>>>

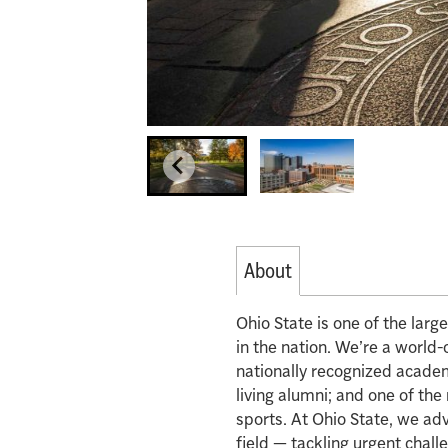
About
Ohio State is one of the lar
in the nation. We’re a world-
nationally recognized acade
living alumni; and one of th
sports. At Ohio State, we ad
field — tackling urgent chall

<<<

Problem » Return all the records exactly, excluding images.

Answer to the problem »
About
Ohio State is one of the lar
in the nation. We’re a world-
nationally recognized acade
living alumni; and one of th
sports. At Ohio State, we ad
field — tackling urgent chall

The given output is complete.